*Exercise goal*. The copy should hold exactly the lines below from the one that contains "ووقع اخياري على" through the one that contains "Peste 1.000 de fotografii editate profesional" and nothing else, so no pictures.

[Dataset extract]

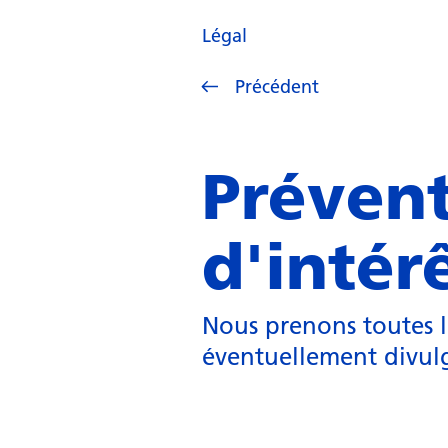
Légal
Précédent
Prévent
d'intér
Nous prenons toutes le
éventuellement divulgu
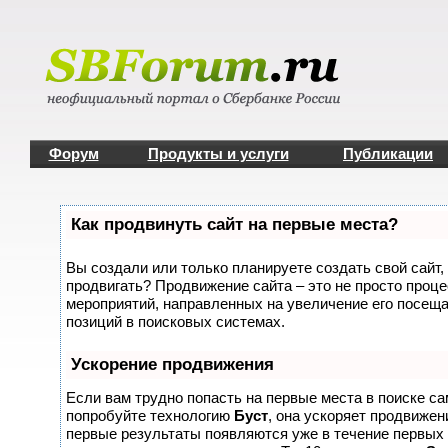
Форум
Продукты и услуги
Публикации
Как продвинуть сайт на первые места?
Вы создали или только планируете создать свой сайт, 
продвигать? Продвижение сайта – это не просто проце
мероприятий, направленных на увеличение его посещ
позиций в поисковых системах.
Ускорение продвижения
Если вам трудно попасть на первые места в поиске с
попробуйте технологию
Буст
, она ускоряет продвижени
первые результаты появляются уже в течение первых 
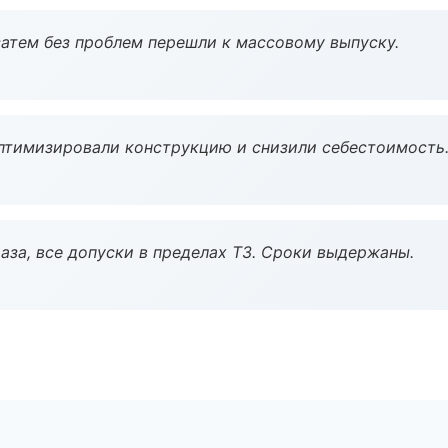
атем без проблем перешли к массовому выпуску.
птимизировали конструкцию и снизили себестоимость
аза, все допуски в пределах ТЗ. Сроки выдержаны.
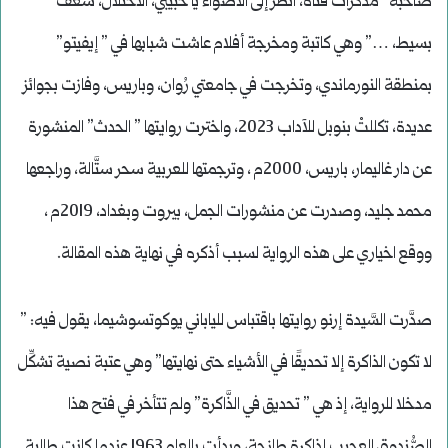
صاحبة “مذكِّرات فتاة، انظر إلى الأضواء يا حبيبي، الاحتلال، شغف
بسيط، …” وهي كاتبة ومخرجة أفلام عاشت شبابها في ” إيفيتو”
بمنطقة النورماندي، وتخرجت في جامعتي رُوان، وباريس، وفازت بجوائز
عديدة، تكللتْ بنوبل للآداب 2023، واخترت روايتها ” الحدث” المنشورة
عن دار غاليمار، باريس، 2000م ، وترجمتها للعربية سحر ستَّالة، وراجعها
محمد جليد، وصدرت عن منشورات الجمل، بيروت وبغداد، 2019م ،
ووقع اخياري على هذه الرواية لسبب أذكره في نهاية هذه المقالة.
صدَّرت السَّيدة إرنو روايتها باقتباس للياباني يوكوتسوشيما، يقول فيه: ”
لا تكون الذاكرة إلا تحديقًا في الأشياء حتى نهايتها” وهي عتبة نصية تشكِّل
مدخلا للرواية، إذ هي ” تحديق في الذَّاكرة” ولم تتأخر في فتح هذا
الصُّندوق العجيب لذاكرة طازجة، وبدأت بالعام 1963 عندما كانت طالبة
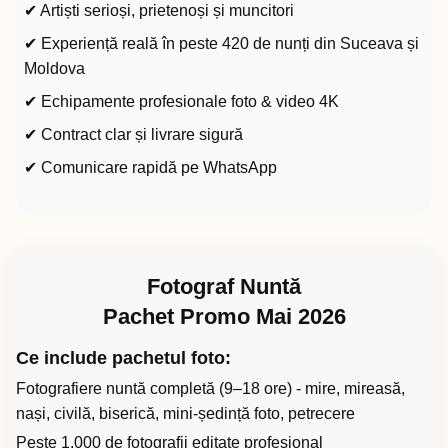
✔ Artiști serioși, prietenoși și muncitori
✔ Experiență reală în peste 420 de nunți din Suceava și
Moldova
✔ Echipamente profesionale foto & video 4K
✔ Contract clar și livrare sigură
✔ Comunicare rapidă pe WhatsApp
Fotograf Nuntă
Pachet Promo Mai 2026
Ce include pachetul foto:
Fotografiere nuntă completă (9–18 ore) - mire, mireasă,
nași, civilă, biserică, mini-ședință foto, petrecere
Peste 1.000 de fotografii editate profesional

[/Dataset extract]
[Dataset extract]

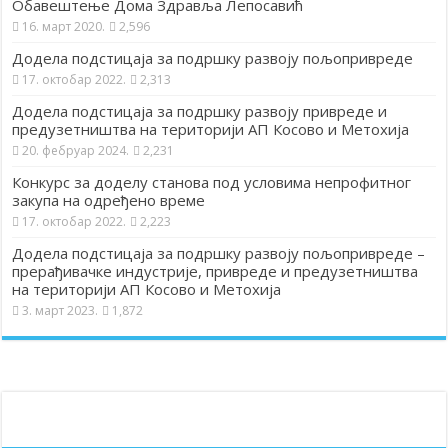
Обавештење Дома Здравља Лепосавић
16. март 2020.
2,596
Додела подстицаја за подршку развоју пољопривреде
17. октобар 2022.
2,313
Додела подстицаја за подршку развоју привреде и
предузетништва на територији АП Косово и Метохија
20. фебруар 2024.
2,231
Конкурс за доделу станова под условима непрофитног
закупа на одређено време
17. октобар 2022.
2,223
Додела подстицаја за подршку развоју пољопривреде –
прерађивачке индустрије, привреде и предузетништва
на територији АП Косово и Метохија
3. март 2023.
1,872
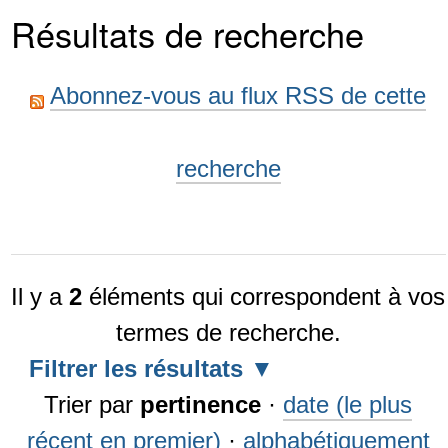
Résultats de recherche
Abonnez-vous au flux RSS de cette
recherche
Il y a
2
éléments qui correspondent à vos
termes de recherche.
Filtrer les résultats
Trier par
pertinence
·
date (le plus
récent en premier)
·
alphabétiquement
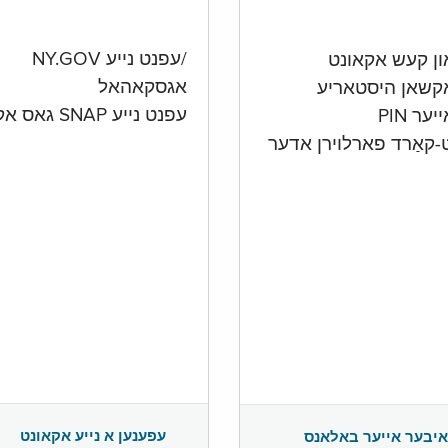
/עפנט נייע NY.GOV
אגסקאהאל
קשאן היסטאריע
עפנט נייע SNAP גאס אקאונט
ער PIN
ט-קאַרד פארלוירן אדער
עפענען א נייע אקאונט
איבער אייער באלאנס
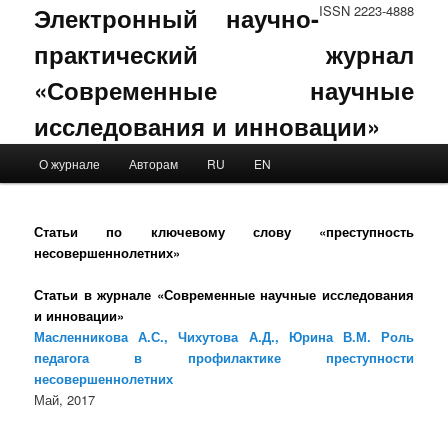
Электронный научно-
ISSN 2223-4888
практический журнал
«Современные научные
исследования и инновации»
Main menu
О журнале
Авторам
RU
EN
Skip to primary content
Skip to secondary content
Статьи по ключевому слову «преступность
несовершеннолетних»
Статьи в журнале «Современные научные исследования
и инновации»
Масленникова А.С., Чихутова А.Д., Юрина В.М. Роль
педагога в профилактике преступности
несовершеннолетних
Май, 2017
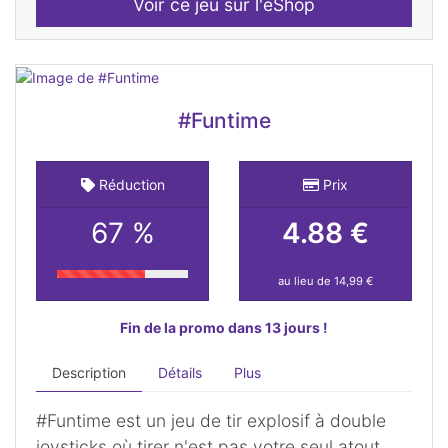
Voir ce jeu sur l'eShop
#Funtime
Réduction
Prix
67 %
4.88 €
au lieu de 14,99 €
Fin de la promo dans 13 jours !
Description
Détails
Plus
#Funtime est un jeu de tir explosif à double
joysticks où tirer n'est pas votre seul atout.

[/Dataset extract]
[Dataset extract]

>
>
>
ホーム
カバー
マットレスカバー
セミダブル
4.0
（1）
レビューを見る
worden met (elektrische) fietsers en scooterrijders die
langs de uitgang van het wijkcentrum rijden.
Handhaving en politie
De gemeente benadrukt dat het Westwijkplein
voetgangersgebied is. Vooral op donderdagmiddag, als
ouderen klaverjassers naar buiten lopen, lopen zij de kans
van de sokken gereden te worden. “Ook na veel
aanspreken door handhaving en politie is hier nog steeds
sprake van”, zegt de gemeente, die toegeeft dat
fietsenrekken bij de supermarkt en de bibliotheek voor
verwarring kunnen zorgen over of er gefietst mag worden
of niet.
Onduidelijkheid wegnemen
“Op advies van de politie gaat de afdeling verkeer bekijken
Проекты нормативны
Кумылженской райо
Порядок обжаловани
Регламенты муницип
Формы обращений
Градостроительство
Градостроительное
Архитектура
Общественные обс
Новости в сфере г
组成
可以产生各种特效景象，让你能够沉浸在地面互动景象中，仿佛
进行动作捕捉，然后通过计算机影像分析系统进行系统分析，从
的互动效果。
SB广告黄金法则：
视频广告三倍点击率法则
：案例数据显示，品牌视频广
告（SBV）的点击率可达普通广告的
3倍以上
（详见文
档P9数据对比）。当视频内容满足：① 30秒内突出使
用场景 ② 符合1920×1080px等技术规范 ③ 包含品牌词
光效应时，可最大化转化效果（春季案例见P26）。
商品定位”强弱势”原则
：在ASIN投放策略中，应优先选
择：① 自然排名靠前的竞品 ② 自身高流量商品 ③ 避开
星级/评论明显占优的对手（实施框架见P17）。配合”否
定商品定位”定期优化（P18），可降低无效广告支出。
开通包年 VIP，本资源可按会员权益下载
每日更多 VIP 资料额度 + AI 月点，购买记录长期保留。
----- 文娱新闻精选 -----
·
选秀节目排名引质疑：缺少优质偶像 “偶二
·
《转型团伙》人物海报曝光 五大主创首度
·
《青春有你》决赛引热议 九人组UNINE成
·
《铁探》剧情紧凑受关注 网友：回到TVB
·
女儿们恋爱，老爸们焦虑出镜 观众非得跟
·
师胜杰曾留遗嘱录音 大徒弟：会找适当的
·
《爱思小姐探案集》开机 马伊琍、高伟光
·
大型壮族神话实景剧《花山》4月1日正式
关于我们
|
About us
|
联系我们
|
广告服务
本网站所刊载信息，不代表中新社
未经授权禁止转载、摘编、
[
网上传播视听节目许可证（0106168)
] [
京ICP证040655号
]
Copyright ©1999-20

[/Dataset extract]

*Solution to this task*.
ووقع اخياري على هذه الرواية لسبب أذكره في نهاية هذه المقالة.
صدَّرت السَّيدة إرنو روايتها باقتباس للياباني يوكوتسوشيما، يقول فيه: ”
لا تكون الذاكرة إلا تحديقًا في الأشياء حتى نهايتها” وهي عتبة نصية تشكِّل
مدخلا للرواية، إذ هي ” تحديق في الذَّاكرة” ولم تتأخر في فتح هذا
الصُّندوق العجيب لذاكرة طازجة، وبدأت بالعام 1963 عندما كانت طالبة
✔ Artiști serioși, prietenoși și muncitori
✔ Experiență reală în peste 420 de nunți din Suceava și
Moldova
✔ Echipamente profesionale foto & video 4K
✔ Contract clar și livrare sigură
✔ Comunicare rapidă pe WhatsApp
Fotograf Nuntă
Pachet Promo Mai 2026
Ce include pachetul foto:
Fotografiere nuntă completă (9–18 ore) - mire, mireasă,
nași, civilă, biserică, mini-ședință foto, petrecere
Peste 1.000 de fotografii editate profesional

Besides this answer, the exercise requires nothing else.